Fig 8. The D₂/D₃ dopamine antagonist sulpiride increased latency to bite in a food-localization task.

(A) Unilateral application of sulpiride to the OVTC of Pleurobranchaea (N = 24) significantly increased the latency to bite at shrimp (two-way repeated measures ANOVA, F(1,23) = 13.28, p = 0.0014). Sulpiride increased latency to bite at stimuli placed on the experimental tentacle by 18.8 ± 3.1 s (mean ± SEM, p < 0.0001), with post-treatment latencies measured on the experimental tentacle 15.7 ± 3.1 s longer than those on the control tentacle (p = 0.0002). (B) Bite latencies did not significantly change on either side of the OVTC when food was presented to animals (N = 6) treated with the D₁ antagonist SCH-23390 (two-way repeated measures ANOVA, F(1,5) = 1.21, p = 0.321).
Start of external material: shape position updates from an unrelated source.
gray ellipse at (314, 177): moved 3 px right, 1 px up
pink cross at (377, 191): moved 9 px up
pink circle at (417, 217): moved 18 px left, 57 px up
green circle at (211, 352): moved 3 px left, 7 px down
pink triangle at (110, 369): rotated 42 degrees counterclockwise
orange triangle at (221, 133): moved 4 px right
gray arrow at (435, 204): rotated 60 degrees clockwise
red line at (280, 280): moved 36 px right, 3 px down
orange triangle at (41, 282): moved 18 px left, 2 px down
Individual bars depict means with SEMs. ****, p < 0.0001; ***, p < 0.001; N.S. = not significant.

Fig 9. The D₂/D₃ dopaminergic antagonist sulpiride significantly reduced sensory responses to tactile stimuli measured in the tentacle nerve (TN).
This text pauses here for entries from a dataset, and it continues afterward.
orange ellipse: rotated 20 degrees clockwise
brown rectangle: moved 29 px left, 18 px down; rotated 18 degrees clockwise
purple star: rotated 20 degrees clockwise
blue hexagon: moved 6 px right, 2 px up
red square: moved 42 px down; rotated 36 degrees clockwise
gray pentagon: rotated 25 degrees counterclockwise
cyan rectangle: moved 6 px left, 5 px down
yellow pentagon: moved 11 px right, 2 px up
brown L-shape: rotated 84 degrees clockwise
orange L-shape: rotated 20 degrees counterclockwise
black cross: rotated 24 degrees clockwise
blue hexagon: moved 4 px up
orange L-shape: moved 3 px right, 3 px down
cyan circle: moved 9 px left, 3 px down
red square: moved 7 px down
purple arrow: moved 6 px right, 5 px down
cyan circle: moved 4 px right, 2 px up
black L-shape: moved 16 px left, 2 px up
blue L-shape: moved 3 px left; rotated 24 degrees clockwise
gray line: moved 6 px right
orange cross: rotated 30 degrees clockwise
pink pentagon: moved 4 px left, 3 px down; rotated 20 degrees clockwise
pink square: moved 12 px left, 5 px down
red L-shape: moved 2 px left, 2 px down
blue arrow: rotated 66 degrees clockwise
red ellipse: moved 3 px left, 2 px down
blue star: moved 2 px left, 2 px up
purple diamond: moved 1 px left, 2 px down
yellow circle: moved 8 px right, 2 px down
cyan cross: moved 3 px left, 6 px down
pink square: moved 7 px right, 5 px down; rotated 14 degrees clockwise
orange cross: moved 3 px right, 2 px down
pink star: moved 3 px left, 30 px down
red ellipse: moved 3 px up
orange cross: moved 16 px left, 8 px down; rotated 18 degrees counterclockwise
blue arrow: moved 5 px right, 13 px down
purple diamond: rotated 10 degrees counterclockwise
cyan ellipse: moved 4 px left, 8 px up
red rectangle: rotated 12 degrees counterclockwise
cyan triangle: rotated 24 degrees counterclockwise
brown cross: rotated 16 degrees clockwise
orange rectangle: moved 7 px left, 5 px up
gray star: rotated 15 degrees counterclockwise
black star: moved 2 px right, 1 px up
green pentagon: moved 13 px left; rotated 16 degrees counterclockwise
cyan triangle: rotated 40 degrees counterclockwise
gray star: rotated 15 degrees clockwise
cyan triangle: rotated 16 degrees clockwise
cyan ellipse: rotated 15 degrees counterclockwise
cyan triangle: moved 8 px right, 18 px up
(A) Stimulus-evoked activity in the TN was attenuated by treating the OVTC with sulpiride, both through immersion (weighted-means one-way repeated measures ANOVA, F(2,18) = 5.75, p = 0.0117) and painting (F(2,9) = 4.98, p = 0.0350). When measured at 5 minutes following sulpiride treatment, TN activity had decreased by 18.81 ± 16.81 (mean ± SEM; Tukey’s test, p = 0.0130) in immersed preparations and by 22.85 ± 15.68 spikes (p = 0.0288) in preparations that had been painted. Evoked activity in the TN at 60 minutes following treatment was not significantly different than pre-treatment levels but exhibited no significant recovery relative to activity elicited through stimulation at 5 minutes post-treatment. (B) Evoked activity in the LOVN was not significantly changed following sulpiride treatment in either immersed (weighted-means one-way repeated measures ANOVA, F(2,18) = 0.07, p = 0.937) or painted preparations (F(2,6) = 0.74, p = 0.517). Individual bars depict weighted means with SEMs. *, p < 0.05; N.S. = not significant. TN: N = 11 for immersion, N = 7 for painting; LOVN, N = 11 for immersion, N = 5 for painting. (C) Sets of representative electrophysiological records obtained from a single preparation demonstrate responses in the TN and LOVN to tactile stimulation before, 5 minutes after, and 60 minutes after sulpiride treatment. Shading represents the 2 s over which tactile stimulation was applied.